[clue-tech] Linux vs. Windows security

Bruce Ediger bediger at stratigery.com
Fri Jan 22 16:51:17 MST 2010


On Fri, 22 Jan 2010, Jed S. Baer wrote:

> On Fri, 22 Jan 2010 07:04:13 -0700 (MST)
> Bruce Ediger wrote:
>
>> Somewhere, I read that before Outlook, if you'd mentioned
>> making email content executable, people would have looked at you like
>> you had a hole in your head.  And that's very true.
>
> IIRC, the first instance of executable e-mail was when Netscape decided
> to use HTML markup in Communicator, and enable, by default, JavaScript,
> since it used the same HTML renderer as Navigator.

Actually, the old NeXT system had an email client you could just drag-n-drop
"apps" into.  That was the reason I bought a NeXT, back in 1991.  It was cool,
and I mentally debated sending my gullible NeXT-friends a malicous "app",
but I never did it.  The NeXT folks eventually campaigned *against* NeXTMail,
and it ended up quite uncool to send someone anything other than plain text.

Oddly, the old NeXTMail system was far more "unixy" than the current MIME based
system.
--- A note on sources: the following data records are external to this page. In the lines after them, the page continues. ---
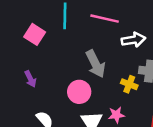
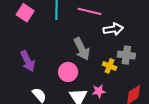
pink square: (35, 34) -> (25, 13), moved
purple arrow: (30, 79) -> (28, 61), size x1.5

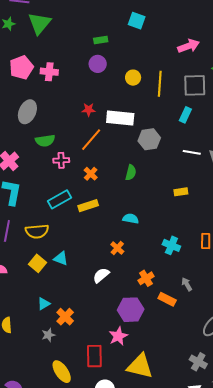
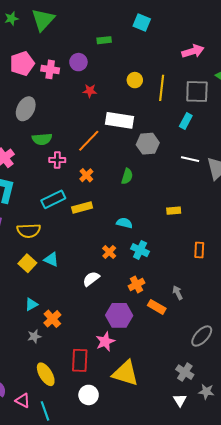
purple circle: (98, 64) -> (78, 62), moved
red star: (89, 110) -> (90, 91), moved
yellow rectangle: (181, 192) -> (174, 211), moved
cyan cross: (171, 245) -> (140, 250), moved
It created a directory structure with all the stuff you'd dragged-n-
dropped into the email, tar'ed it up, and compressed the tar file, then
uuencoded the tar.Z file and SMTP'ed that.  It was like someone kind of
off-handedly created it as a quick hack, not as the carefully spec-ed out MIME
and "multi-part-text-encoded" nominally multi-platform, but wink wink nudge
nudge Windows-partial thing we've got today.